Archaeologists discover 1,000-year-old ‘hand grenade’ among ancient ceramic shards in Jerusalem | Science & Tech News



Archaeologists have analysed residues from the internal surface of an ancient ceramic shard to discover it likely belonged to a 1,000-year-old hand grenade.

Four shards were uncovered in the Armenian Garden in Jerusalem – the site of an ancient royal palace – where researchers have unearthed a large number of relics dating back to the Byzantine Era.

They believe that a shard discovered there held the chemical ingredients for an explosive device “consistent with a medieval hand grenade”.

The Byzantine Empire was known to use early thermal weapons based on the invention of a combustible compound known as Greek fire – believed to have been based on naphtha and quicklime which was used to set fire to enemy ships.

Even before the use of gunpowder was pioneered in China, the Byzantine soldiers would pack the compound into stone, ceramic and later glass containers to create medieval grenades to target their enemies.

Evidence of one such grenade has been uncovered in research led by Professor Carney Matheson at Griffith University in Australia, and was published in the journal PLOS One.

Professor Matheson said: “These vessels have been reported during the time of the Crusades as grenades thrown against Crusader strongholds producing loud noises and bright flashes of light.”

The team analysed the residues on the inside of four shards to uncover what kind of compounds were present inside them, and these residues alongside the shape of the vessels helped indicate what they were used for.

One of them had residue indicating the vessel held oils, while the others held either medicinal contents or scented materials.

But the fourth shard was unique.

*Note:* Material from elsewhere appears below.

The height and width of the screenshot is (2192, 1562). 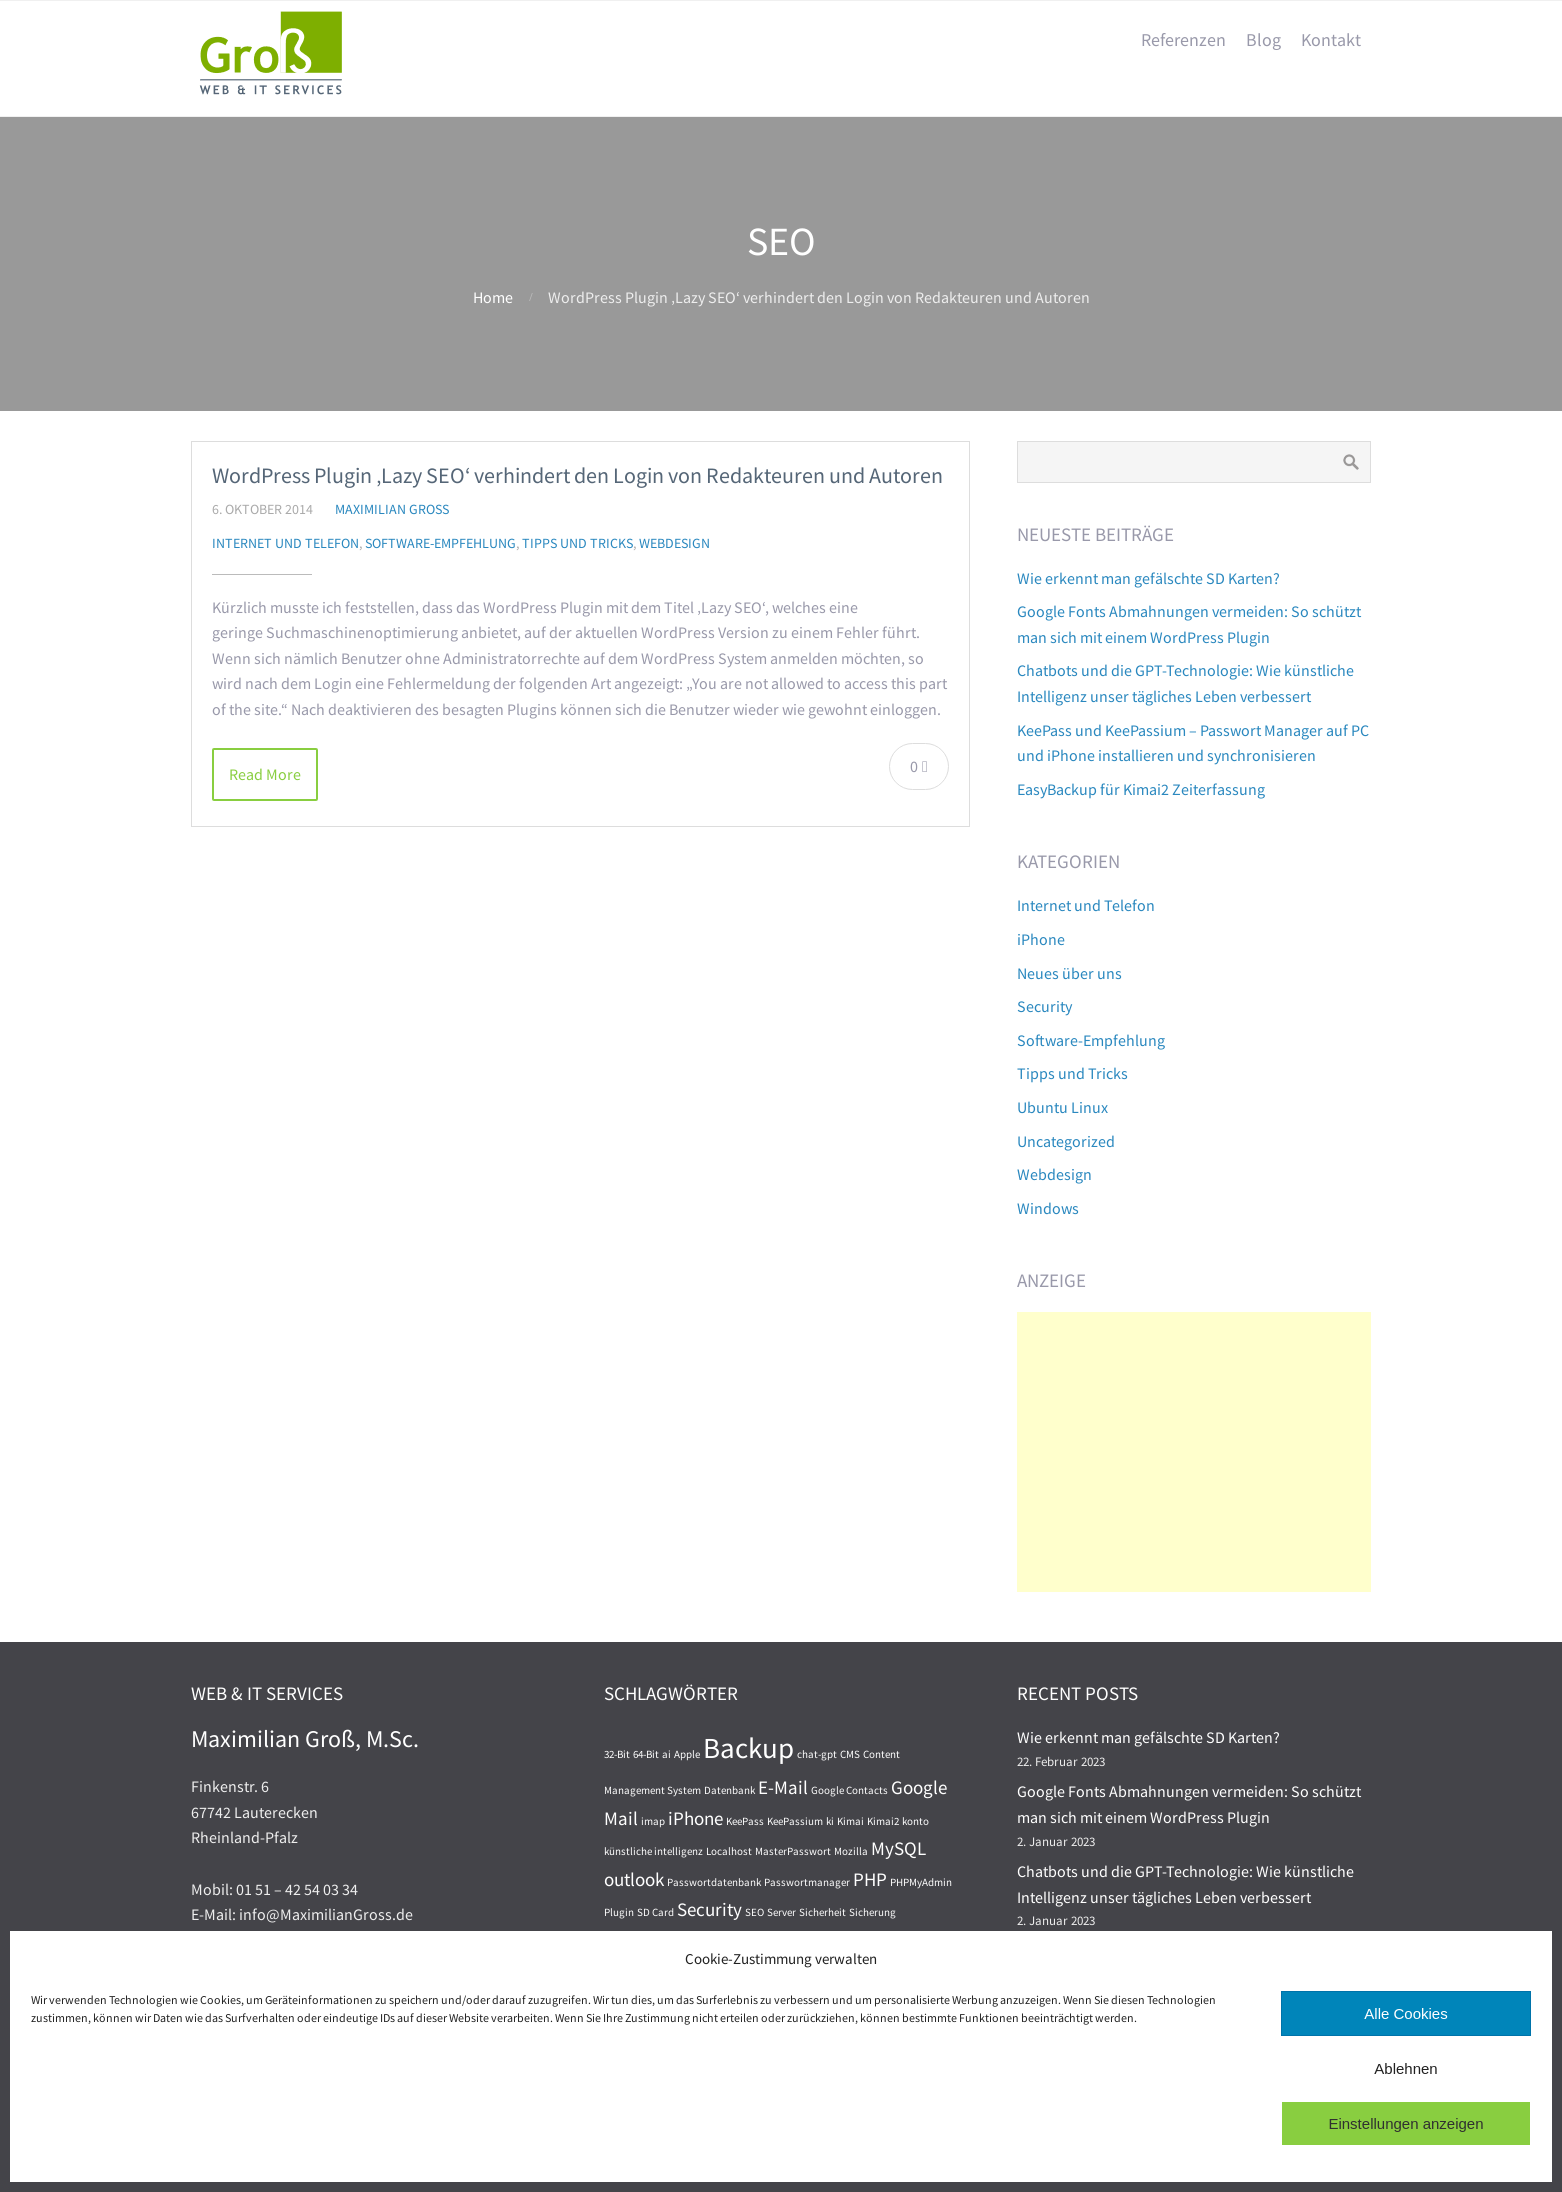 I want to click on Ubuntu Linux, so click(x=1062, y=1107).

It had very thick walls and no decoration and a sphero-conical shape – and the residue contained phosphorus, suggesting it contained historical incendiary materials.

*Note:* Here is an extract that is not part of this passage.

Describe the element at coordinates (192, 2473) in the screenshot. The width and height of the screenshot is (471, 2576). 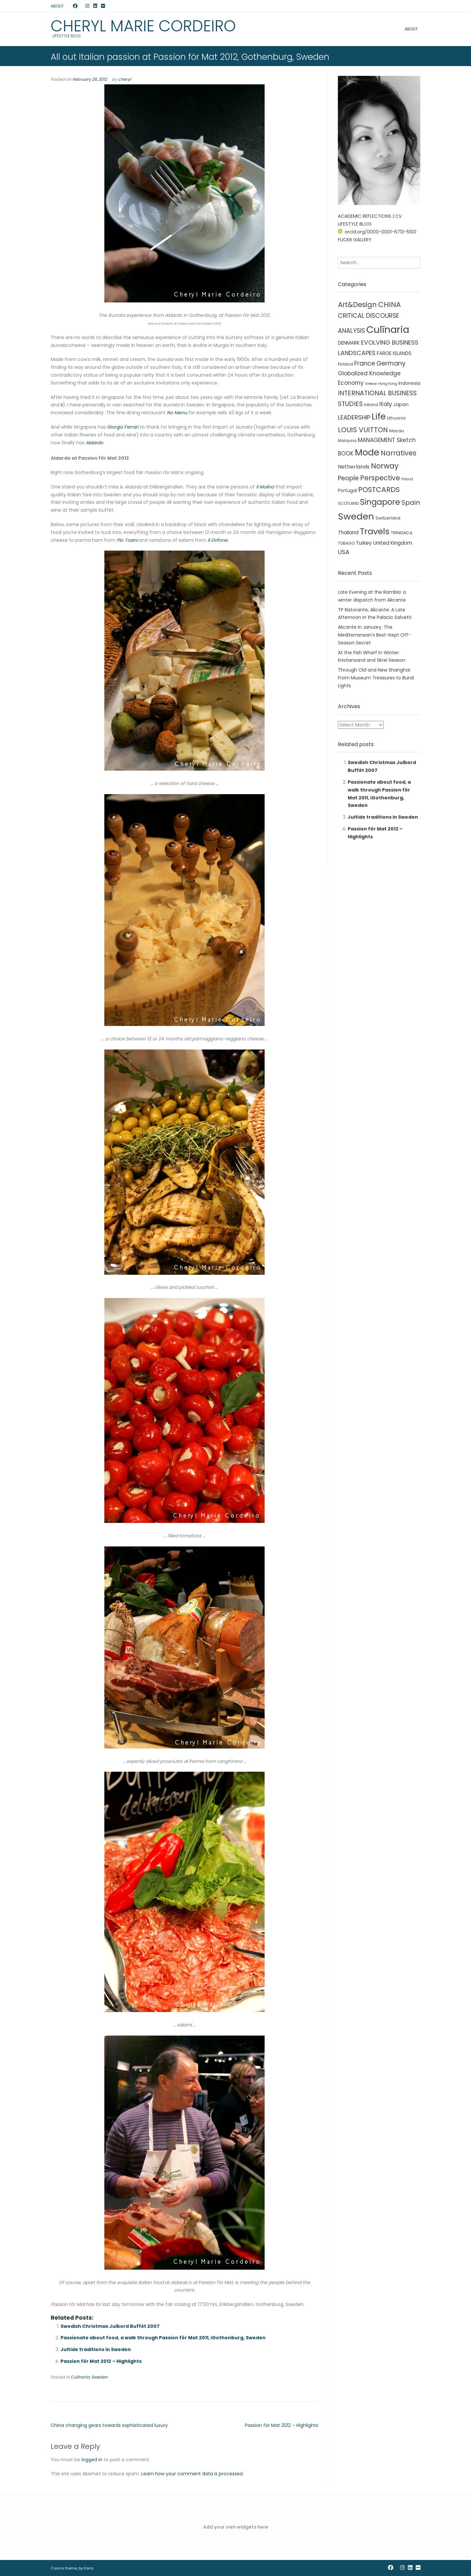 I see `Learn how your comment data is processed.` at that location.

According to the researchers the fourth shard was unique because – while the others contained valuable contents stored at the royal palace – it belonged to one of the explosive weapons used in the palace’s destruction.

“Some researchers had proposed the vessels were used as grenades and held black powder, an explosive invented in ancient China and known to have been introduced into the Middle East and Europe by the 13th century,” the professor added.

“It has been proposed that black powder may have been introduced to the Middle East earlier, as early as these vessels from the 9th-11th century – however, this research has shown that it is not black powder and likely a locally invented explosive material,” he added.